After looking in a bit more detail, it seems the output file from impute_accessibility contains regions that are not present in my metadata file. Do you know how this might happen?

I have already ran the pipeline successfully on a different sample, so I don't know what the issue might be here...
SeppeDeWinter commented 2 months ago

Hi @jesswhitts

Hmm this should not be the case, not sure how this can happen. Would you be able to trace back where they got lost in the pycisTopic analysis?

Best,

Seppe

jesswhitts commented 2 months ago

Reading in cistopic object: cisTopic_obj.region_data: [382839 rows x 8 columns]

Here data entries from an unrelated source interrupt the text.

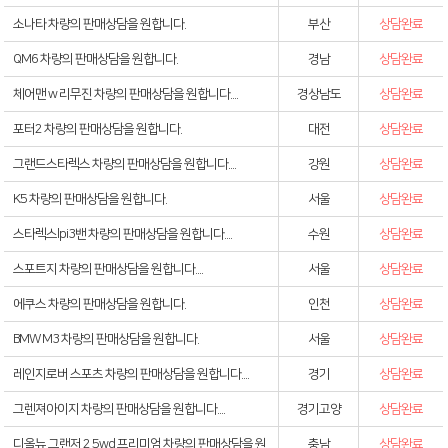
소나타 차량의 판매상담을 원합니다.
부산
상담완료
QM6 차량의 판매상담을 원합니다.
경남
상담완료
체어맨 w 리무진 차량의 판매상담을 원합니다....
경상남도
상담완료
포터2 차량의 판매상담을 원합니다.
대전
상담완료
그랜드스타렉스 차량의 판매상담을 원합니다....
강원
상담완료
K5 차량의 판매상담을 원합니다.
서울
상담완료
스타렉스lpi3밴 차량의 판매상담을 원합니다....
수원
상담완료
스포트지 차량의 판매상담을 원합니다....
서울
상담완료
에쿠스 차량의 판매상담을 원합니다.
인천
상담완료
BMW M3 차량의 판매상담을 원합니다.
서울
상담완료
레인지로버 스포츠 차량의 판매상담을 원합니다....
경기
상담완료
그렌져아이지 차량의 판매상담을 원합니다....
경기고양
상담완료
디올뉴 그랜저 2.5wd 프리미엄 차량의 판매상담을 원
충남
상담완료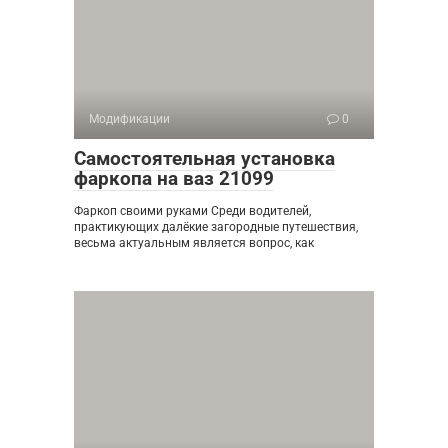
Модификации
0
Самостоятельная установка
фаркопа на ваз 21099
Фаркоп своими руками Среди водителей,
практикующих далёкие загородные путешествия,
весьма актуальным является вопрос, как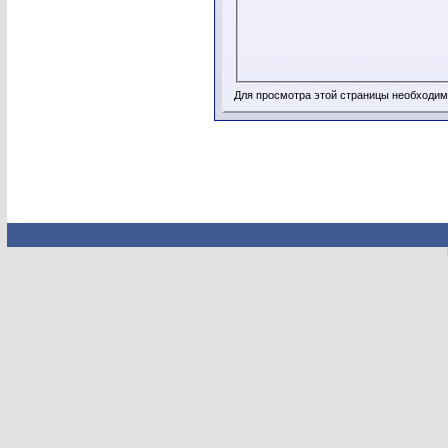
Для просмотра этой страницы необходи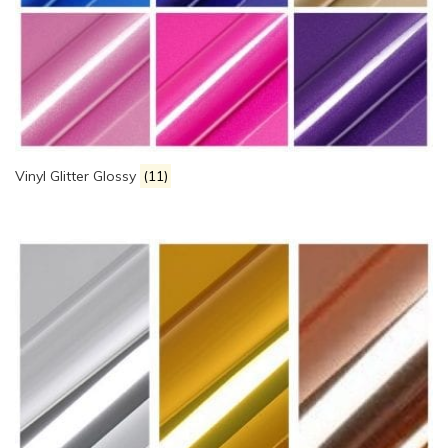
Vinyl Glitter Glossy
(11)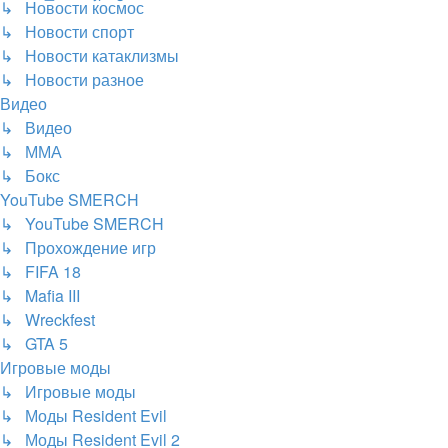
↳ Новости космос
↳ Новости спорт
↳ Новости катаклизмы
↳ Новости разное
Видео
↳ Видео
↳ ММА
↳ Бокс
YouTube SMERCH
↳ YouTube SMERCH
↳ Прохождение игр
↳ FIFA 18
↳ Mafia III
↳ Wreckfest
↳ GTA 5
Игровые моды
↳ Игровые моды
↳ Моды Resident Evil
↳ Моды Resident Evil 2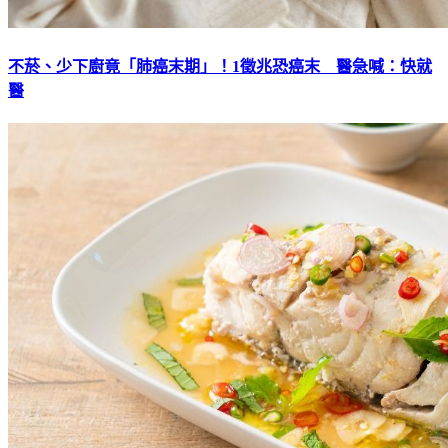
不菸、少下廚竟「肺癌末期」！1徵兆恐癌末 醫急喊：快就
醫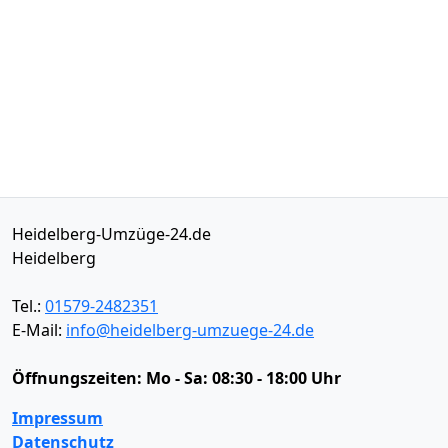
Heidelberg-Umzüge-24.de
Heidelberg
Tel.:
01579-2482351
E-Mail:
info@heidelberg-umzuege-24.de
Öffnungszeiten:
Mo - Sa: 08:30 - 18:00 Uhr
Impressum
Datenschutz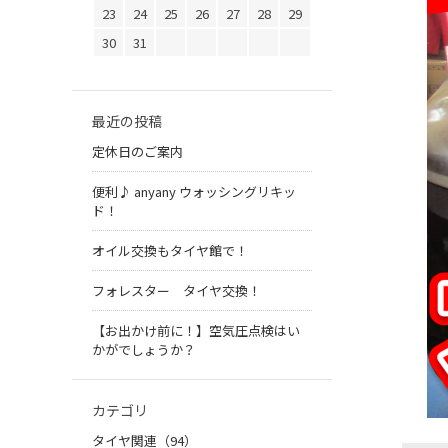
23
24
25
26
27
28
29
30
31
最近の投稿
定休日のご案内
便利♪ anyany ウォッシングリキッ
ド！
オイル交換もタイヤ館で！
フォレスター タイヤ交換！
【お出かけ前に！】空気圧点検はい
かがでしょうか？
カテゴリ
タイヤ関連（94）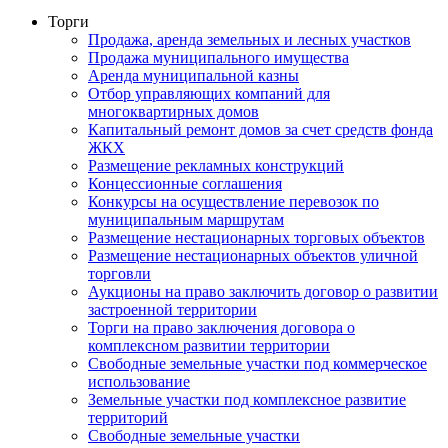
Торги
Продажа, аренда земельных и лесных участков
Продажа муниципального имущества
Аренда муниципальной казны
Отбор управляющих компаний для
многоквартирных домов
Капитальный ремонт домов за счет средств фонда
ЖКХ
Размещение рекламных конструкций
Концессионные соглашения
Конкурсы на осуществление перевозок по
муниципальным маршрутам
Размещение нестационарных торговых объектов
Размещение нестационарных объектов уличной
торговли
Аукционы на право заключить договор о развитии
застроенной территории
Торги на право заключения договора о
комплексном развитии территории
Свободные земельные участки под коммерческое
использование
Земельные участки под комплексное развитие
территорий
Свободные земельные участки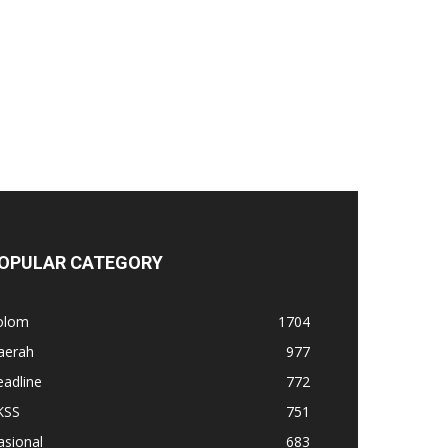
OPULAR CATEGORY
olom
1704
aerah
977
adline
772
KSS
751
asional
683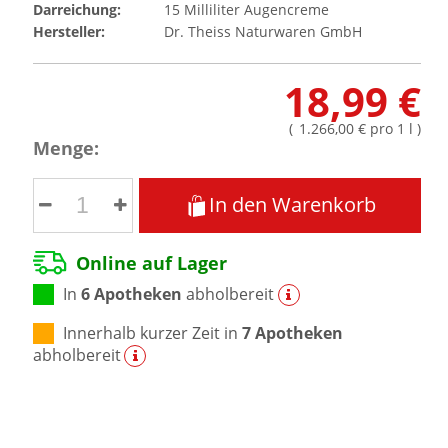
Darreichung:
15
Milliliter
Augencreme
Hersteller:
Dr. Theiss Naturwaren GmbH
18,99 €
(
1.266,00 €
pro 1 l
)
Menge:
In den Warenkorb
Online auf Lager
In
6 Apotheken
abholbereit
Innerhalb kurzer Zeit in
7 Apotheken
abholbereit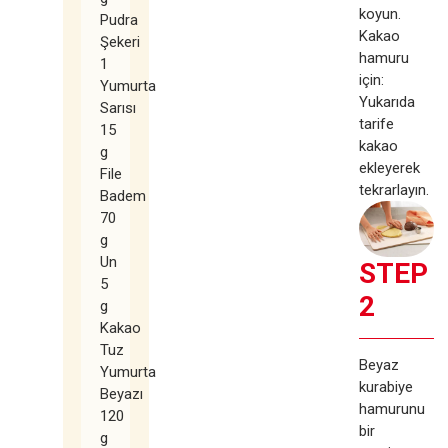
koyun.
Pudra
Kakao
Şekeri
hamuru
1
için:
Yumurta
Yukarıda
Sarısı
tarife
15
kakao
g
ekleyerek
File
tekrarlayın.
Badem
70
g
Un
STEP
5
2
g
Kakao
Tuz
Beyaz
Yumurta
kurabiye
Beyazı
hamurunu
120
bir
g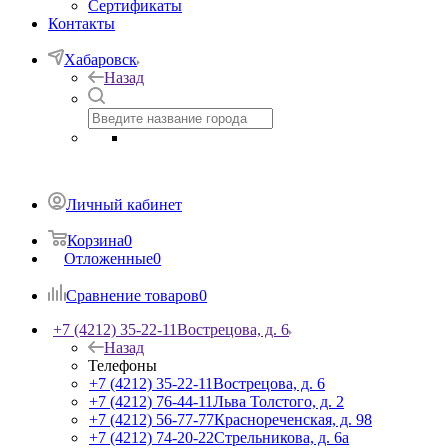
Сертификаты
Контакты
Хабаровск
Назад
Личный кабинет
Корзина
0
Отложенные
0
Сравнение товаров
0
+7 (4212) 35-22-11
Вострецова, д. 6
Назад
Телефоны
+7 (4212) 35-22-11
Вострецова, д. 6
+7 (4212) 76-44-11
Льва Толстого, д. 2
+7 (4212) 56-77-77
Краснореченская, д. 98
+7 (4212) 74-20-22
Стрельникова, д. 6а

Run impute accessibility function: len(imputed_acc_obj.feature_names): 382167

Subset for common annotations step: cisTopic_obj.region_data: [382691 rows x 8 columns] len(imputed_acc_obj.feature_names): 382167

It looks like when we 'check which annotations are common and if necessary subset', there are some regions lost which aren't removed from the imputed accessibility object, could this be the problem?

Best, Jess

SeppeDeWinter commented 1 month ago

Hi @jesswhitts

What are the dimensions of


cisTopic_obj.selected_model.region_topic

S

jesswhitts commented 1 month ago

Hi @SeppeDeWinter

[382839 rows x 100 columns] when first reading the file After doing the subset, the 'selected_model' field becomes an empty list

jesswhitts commented 1 month ago

Still unsure about the cause of this error, but I've found a workaround in case anyone else comes across this. I select for common cell types in my GEX and ATAC datasets at the very beginning, and the pipeline now works fine. Thanks again for the interesting tool!